** Opening ENTRIES PROVIDED block **
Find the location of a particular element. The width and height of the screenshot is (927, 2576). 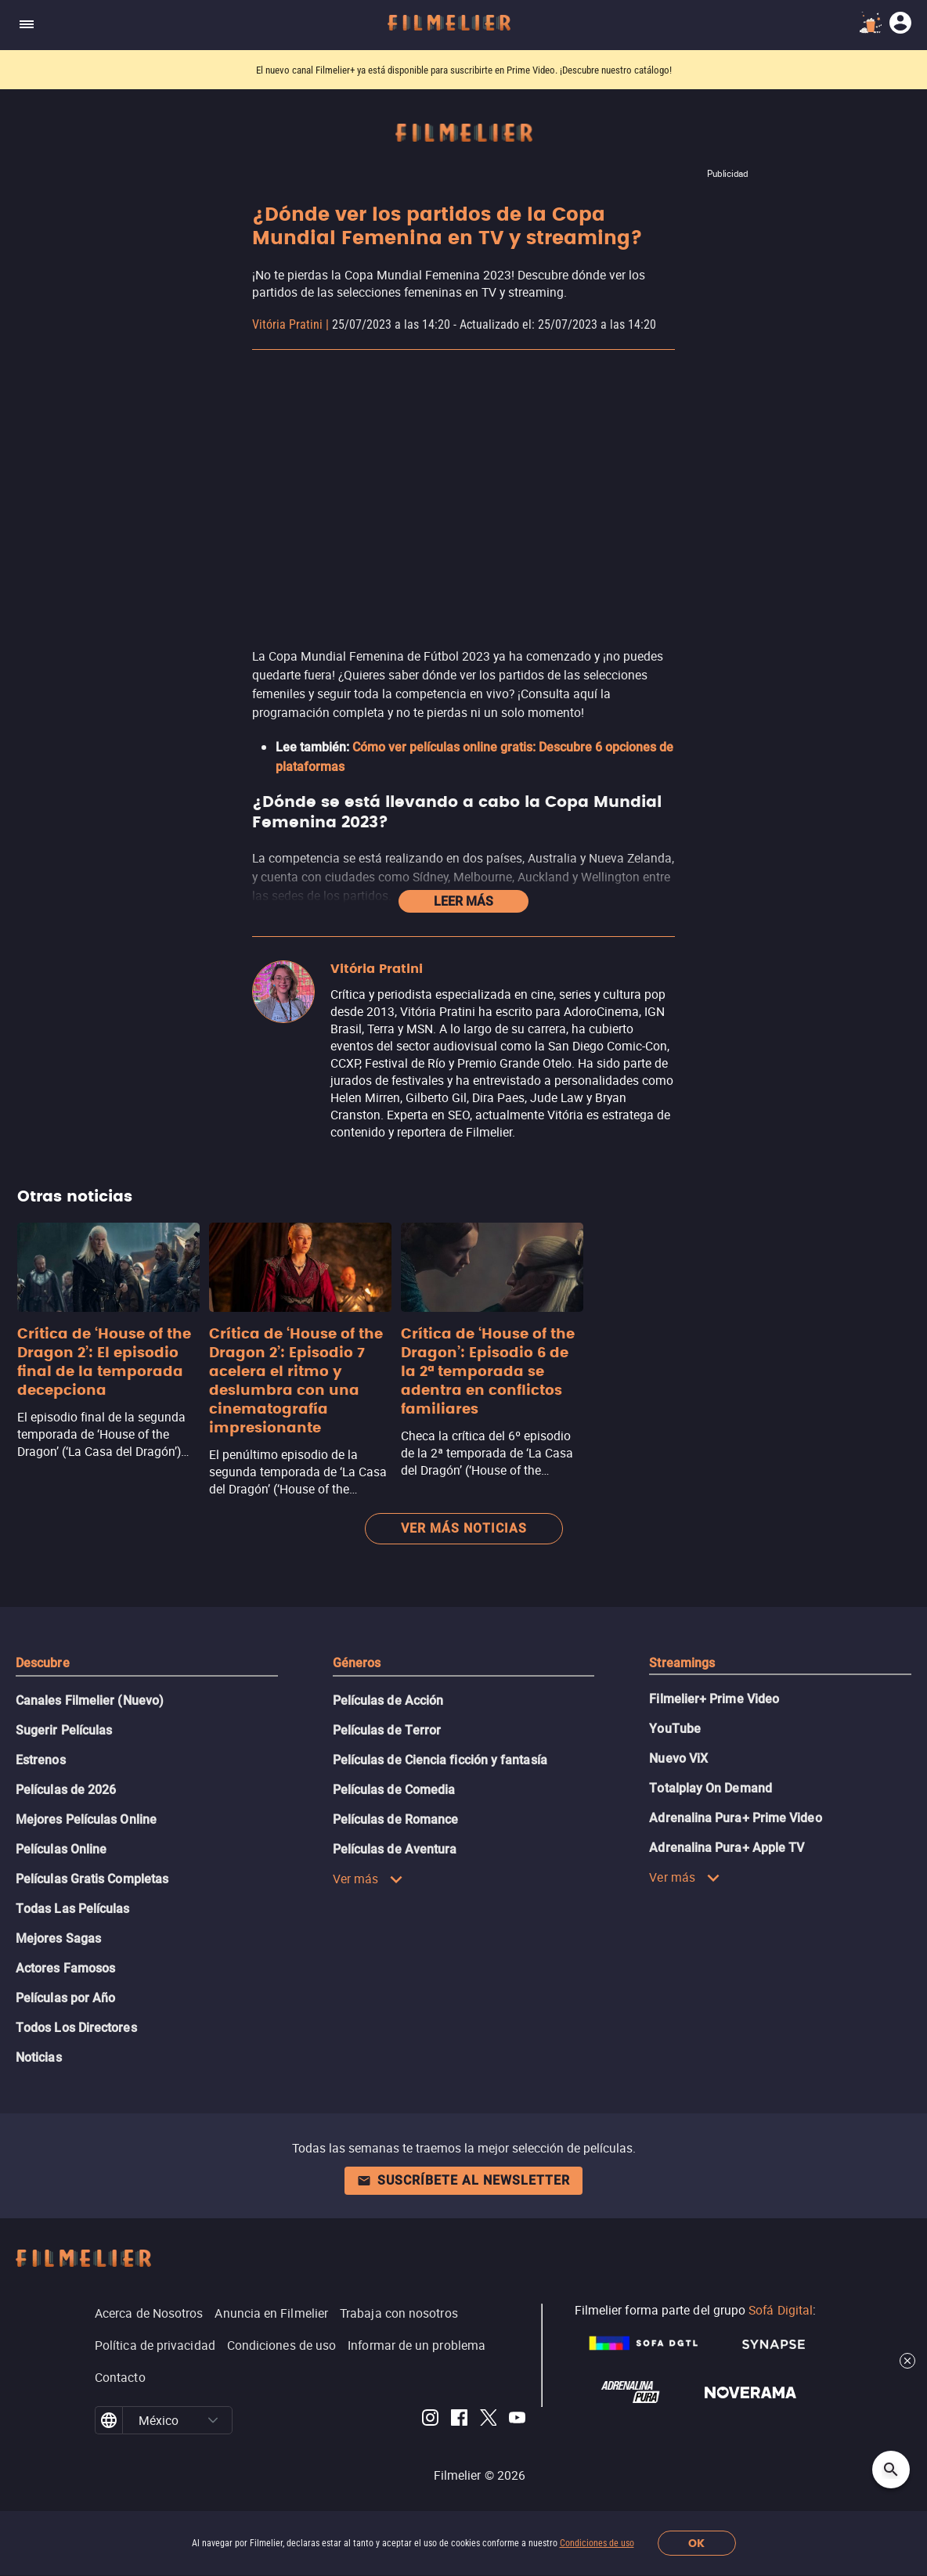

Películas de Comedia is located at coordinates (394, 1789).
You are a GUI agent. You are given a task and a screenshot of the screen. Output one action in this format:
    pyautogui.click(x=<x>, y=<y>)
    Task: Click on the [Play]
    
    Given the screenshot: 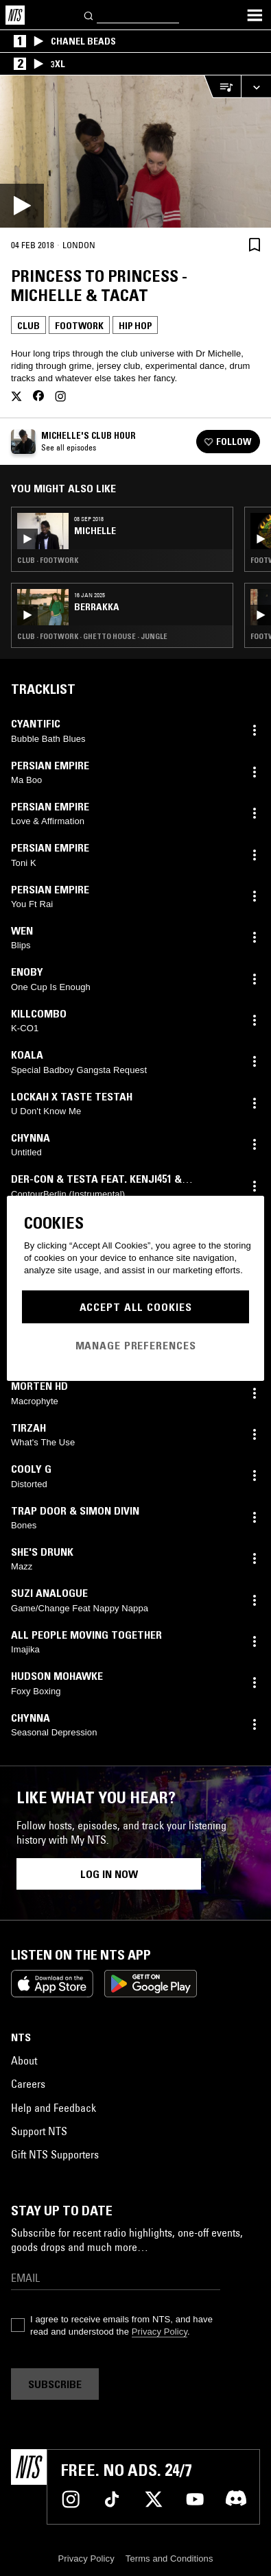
** Closing ENTRIES PROVIDED block **
** Opening ENTRIES PROVIDED block **
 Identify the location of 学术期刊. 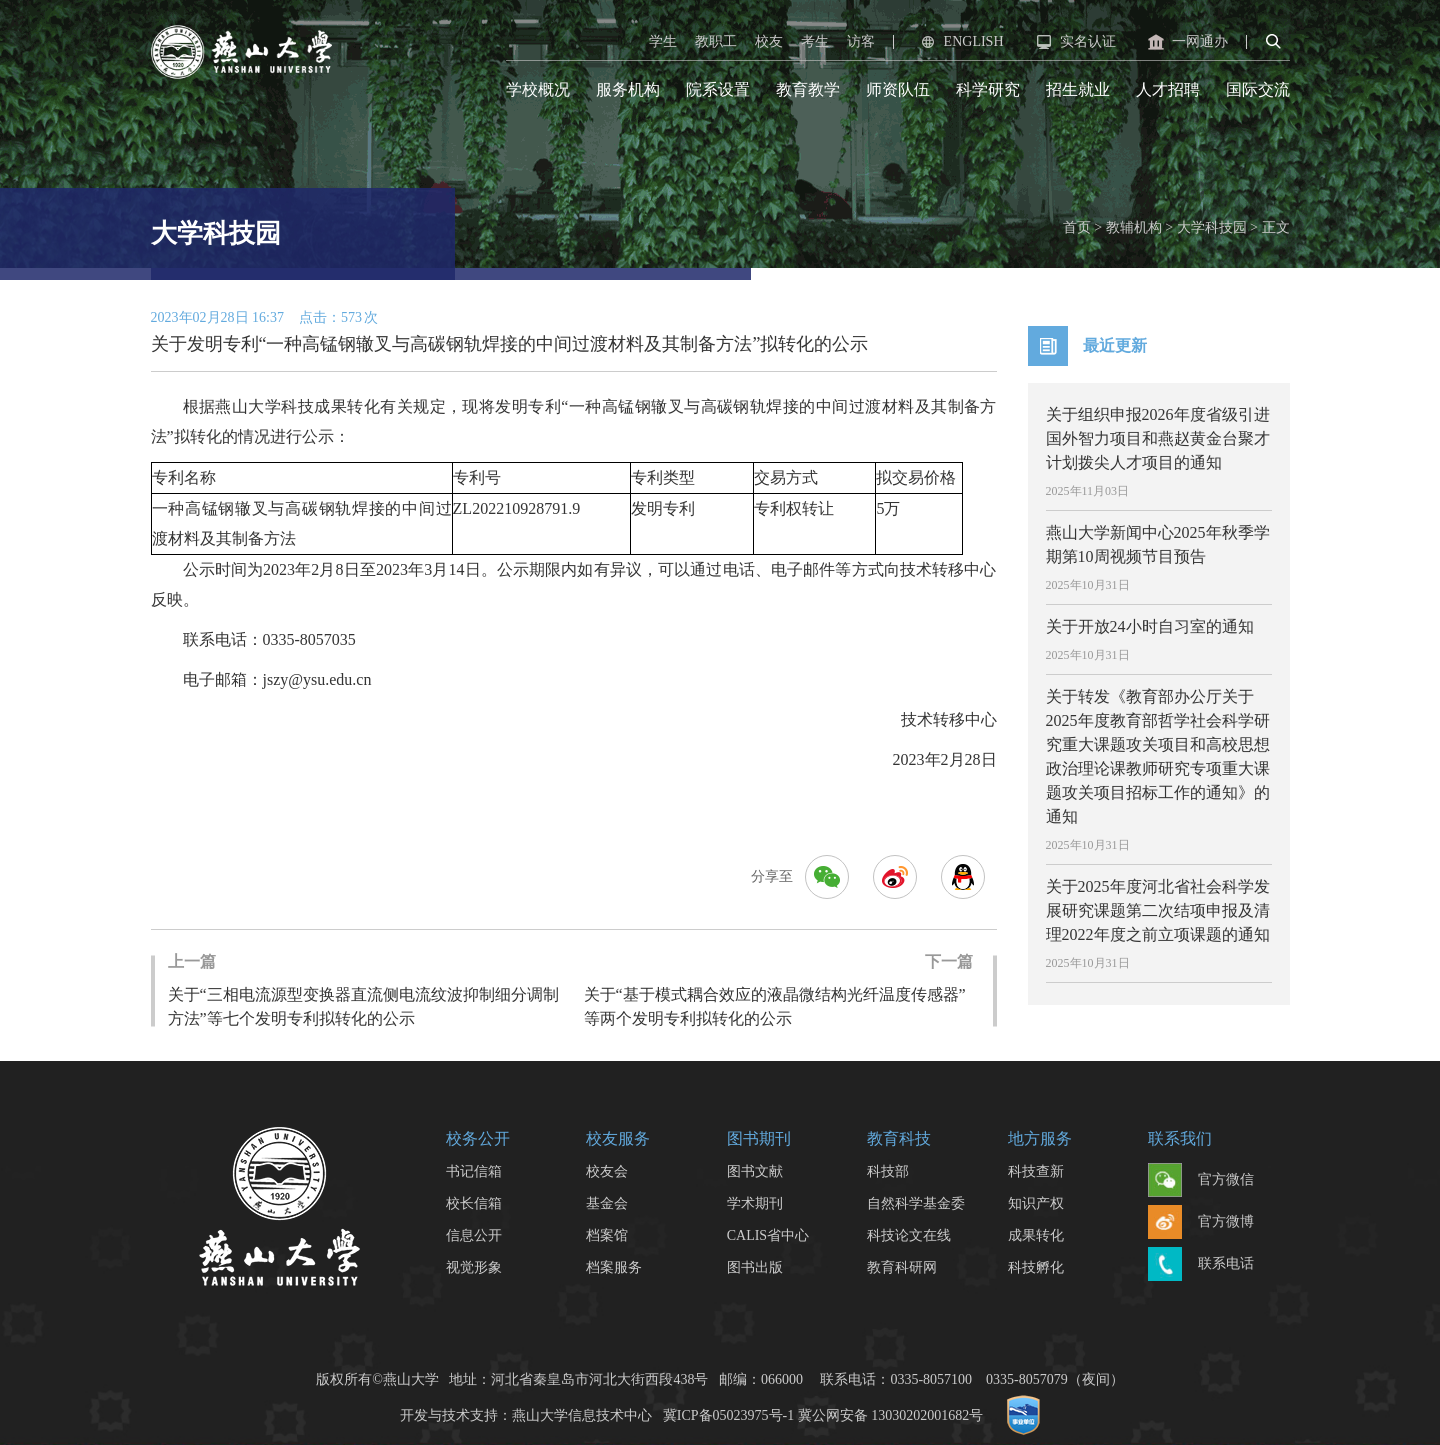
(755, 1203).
** Closing ENTRIES PROVIDED block **
** Opening ENTRIES PROVIDED block **
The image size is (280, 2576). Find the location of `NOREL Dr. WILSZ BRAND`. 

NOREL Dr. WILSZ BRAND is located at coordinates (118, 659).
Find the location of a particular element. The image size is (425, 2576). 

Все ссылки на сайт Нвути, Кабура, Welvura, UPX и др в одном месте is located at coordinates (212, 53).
** Closing ENTRIES PROVIDED block **
● PROBLEM TO SOLVE:
Using the data above, print only the lines starting at the one with "Find the location of a particular element. The width" and ending at the one with "You are a GUI", exactly as they stand, minus the pictures.

● RESPONSE BOX:
Find the location of a particular element. The width and height of the screenshot is (927, 2576). 

Películas de Comedia is located at coordinates (394, 1789).
You are a GUI agent. You are given a task and a screenshot of the screen. Output one action in this format:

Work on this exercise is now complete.